A new clue to Alzheimer’s disease has been found by University of Haifa researchers.
They discovered a link between dementia, which is reaching epidemic proportions due to aging of the world’s population, and the activity level of a protein called eIF2alpha. The study, recently published in the journal Neurobiology of Aging, brings hope for eventual new treatments.
Professor Kobi Rosenblum, head of the University’s Sagol Department of Neurobiology, said that altering the performance of this protein through drug therapy could constitute a treatment for the incurable, progressive disease
Alzheimer’s research has mainly focused in recent years on battling the disease once symptoms have appeared, even though researchers have known for years that it is present in the brain for many years before symptoms make their presence known.
In advanced stages of the disease, Rosenblum explained, small lumps of amyloid protein called plaques are identified forming in the brain. These plaques, he said, are typical of Alzheimer’s sufferers and undermine brain functioning.
Much research has been directed at understanding these plaques and trying to eliminate them or to restrict their formation and growth.
Research has also involved mostly familial (genetically transmitted) dementia, which is caused by known mutations. This new research tried to understand the mechanisms in the development of Alzheimer’s that are linked to molecular response to the metabolic distress that increases with age.

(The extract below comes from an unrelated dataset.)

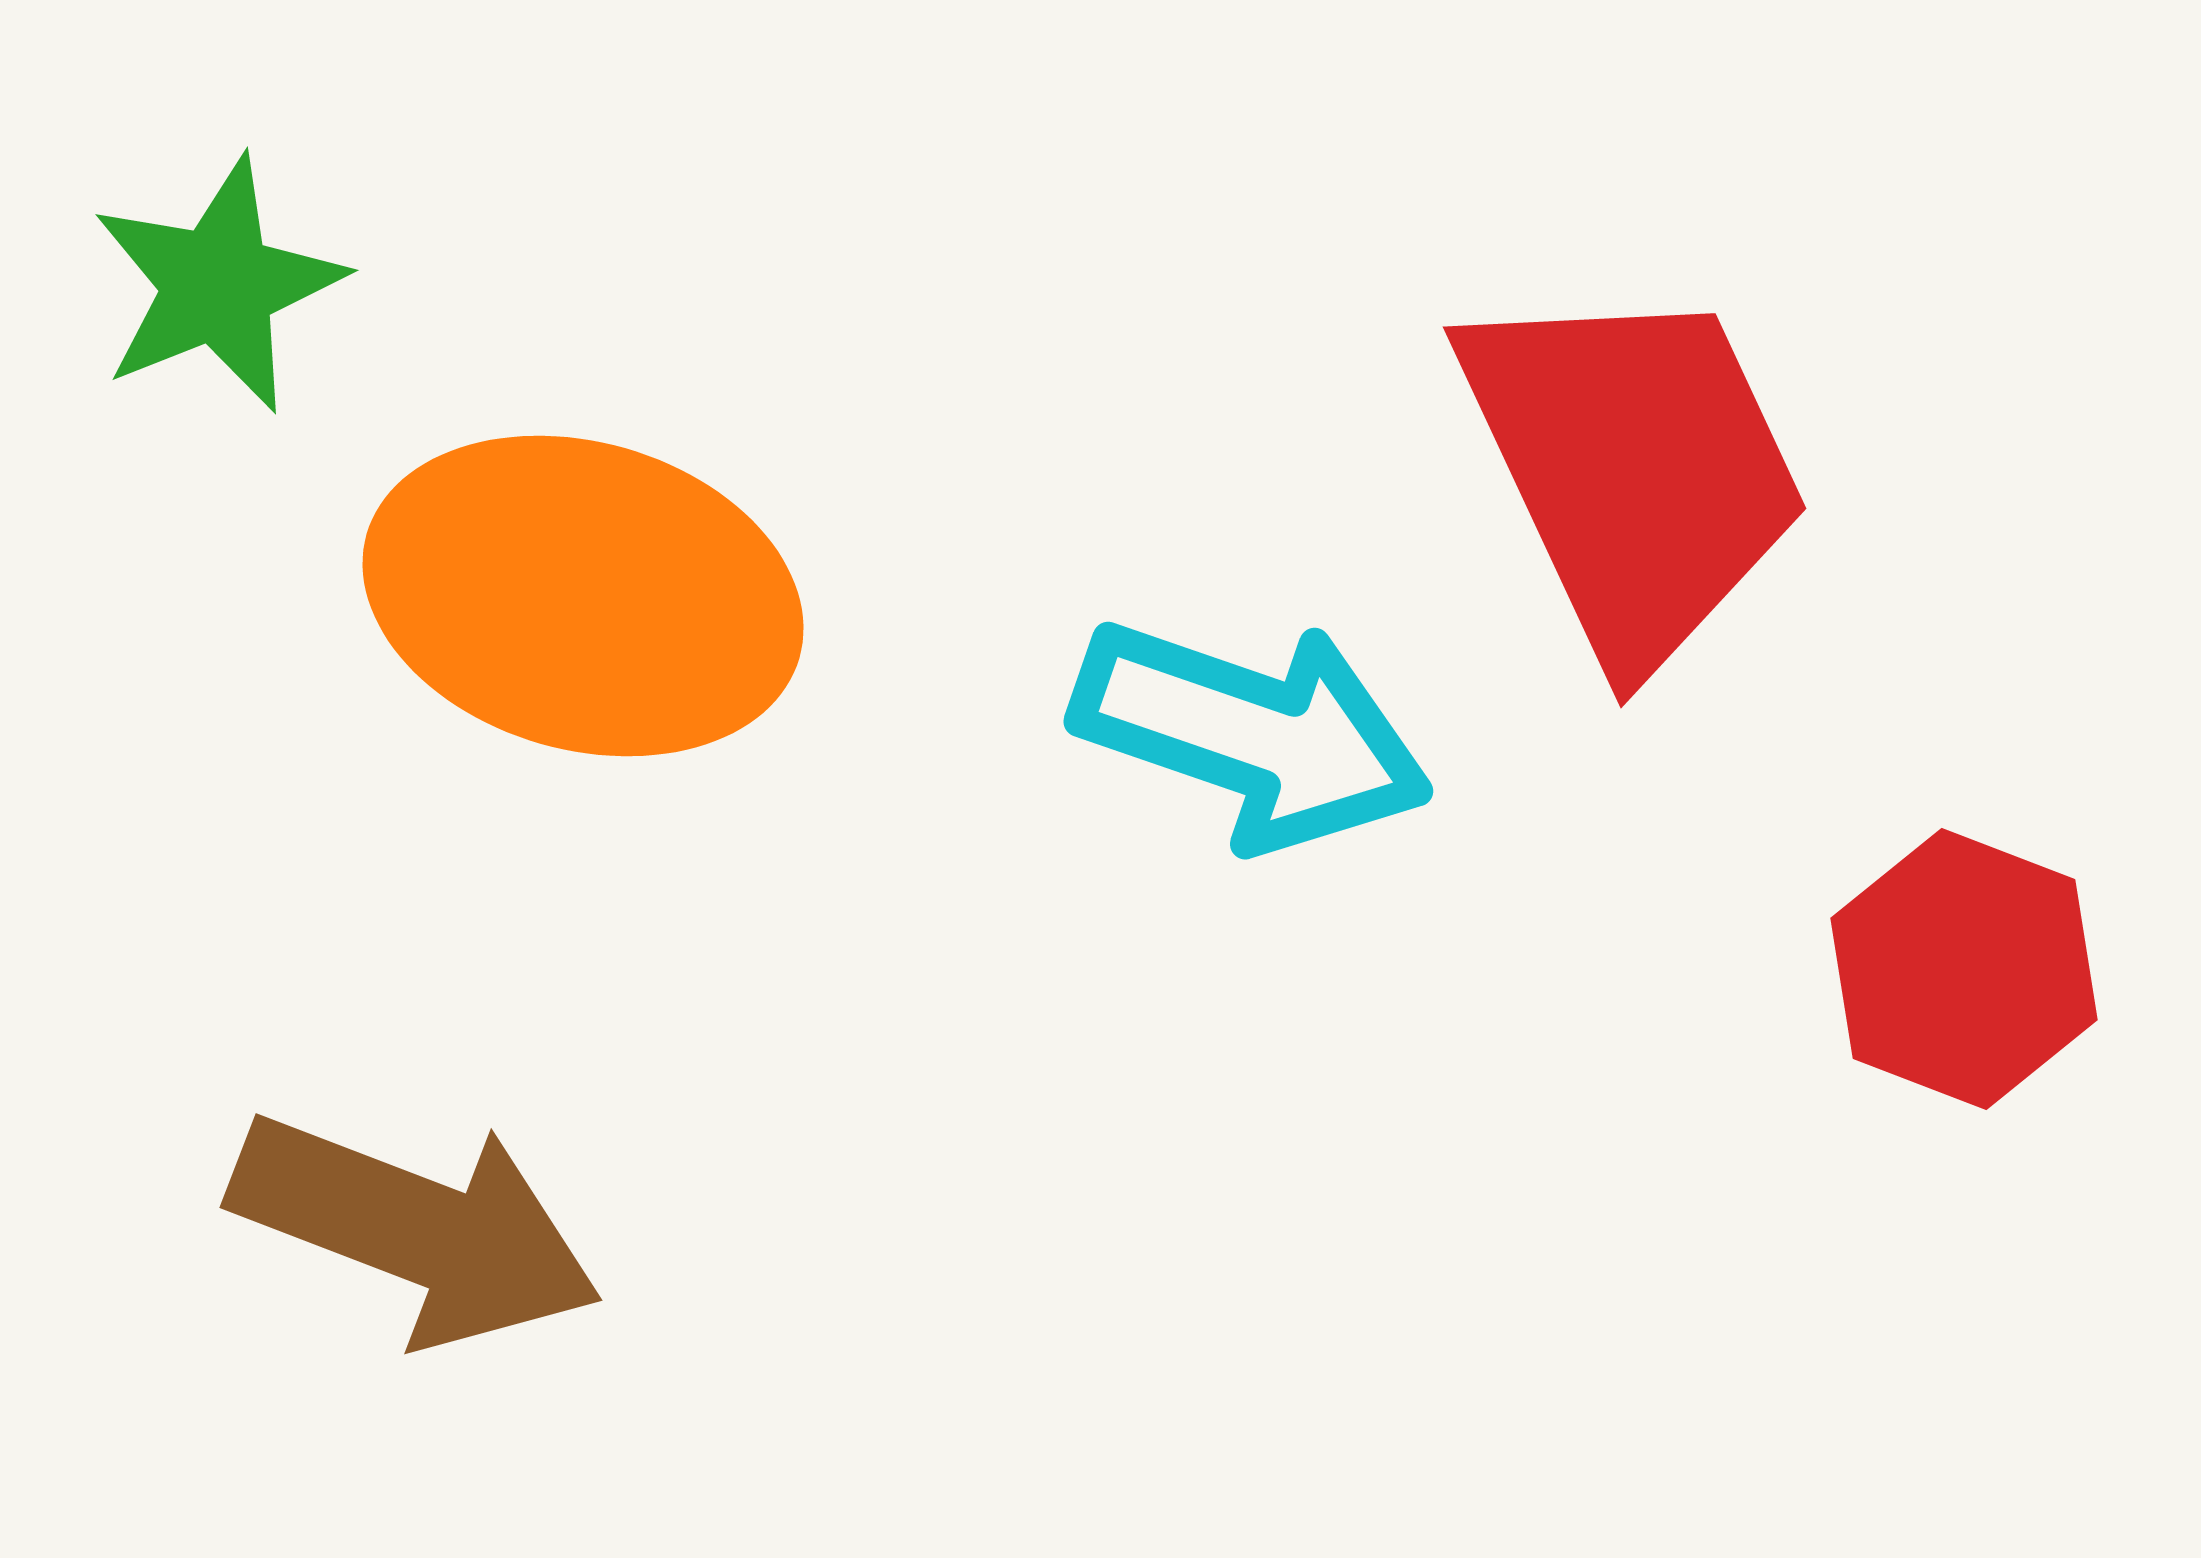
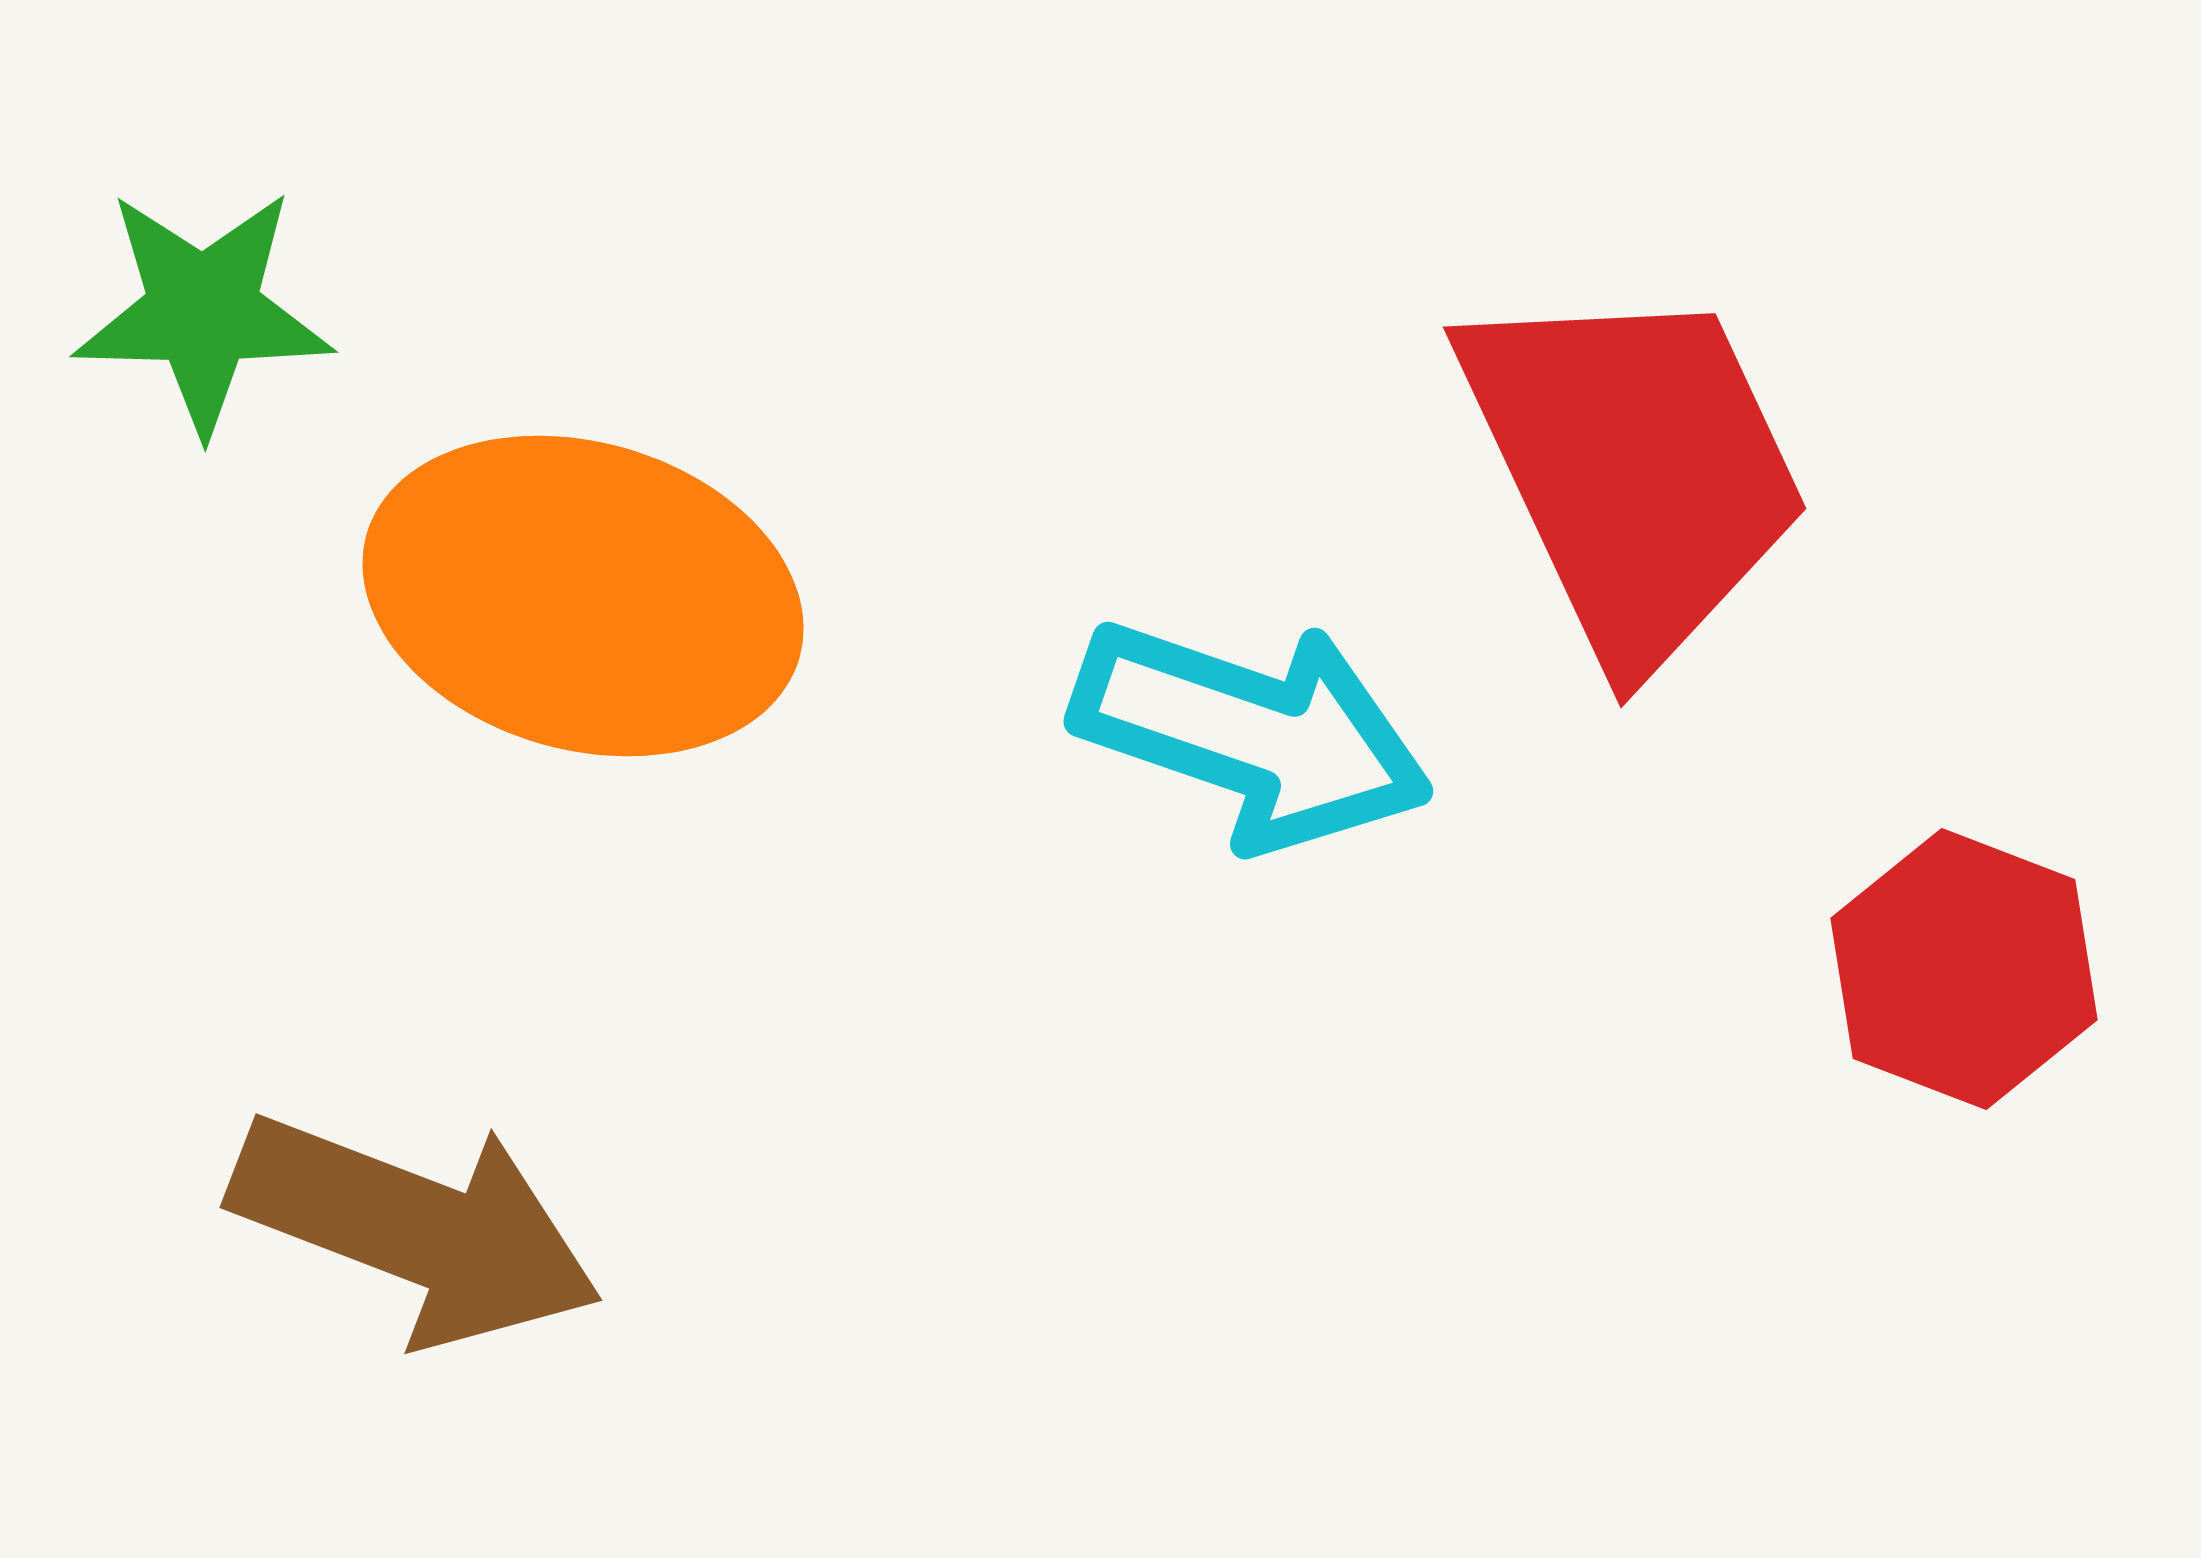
green star: moved 15 px left, 26 px down; rotated 23 degrees clockwise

The study, conducted by research student Yifat Segev in the University of Haifa’s Laboratory for Research of Molecular and Cellular Mechanisms Underlying Learning and Memory that is headed by Rosenblum, in cooperation with Prof. Danny Michaelson of Tel Aviv University, sought to identify factors that could be linked to Alzheimer’s even before the plaques are formed and that are connected to age, the disease’s primary risk factor.
According to Segev, this is the first time that a link has been found between the activity of eIF2alpha and the Apoe4 gene in relation to Alzheimer’s disease. She noted that modification treatments for the eIF2alpha mechanism are being widely researched and are developing quickly, and that the more that can be understood about the connection between this mechanism and Alzheimer’s, the more researchers can find ways to identify and slow the progress of the disease.
A previous study coauthored by Canadian researchers and Rosenblum’s lab revealed that cognitive abilities could be improved by altering the activity of the eIF2alpha protein, which regulates the creation of proteins in all cells, including nerve cells. That research gave Alzheimer’s researchers a glimmer of hope: Perhaps it would be possible to improve cognitive abilities or even prevent cognitive damage in Alzheimer’s patients at an early stage of the disease by intervening in the mechanisms that regulate protein generation in nerve cells.
The current study compared mice that expressed the human Apoe4 gene – known as a central risk factor for Alzheimer’s – with a group of mice with the parallel Apoe3 gene, which does not constitute a risk factor for the disease.
Mice in the former group showed a change in the regulating mechanism for protein generation involving the eIF2alpha protein that damaged the cognitive abilities of those mice at a young age. This sort of mechanism change is characteristic of aging, and so also hints at the tendency of these mice toward premature aging.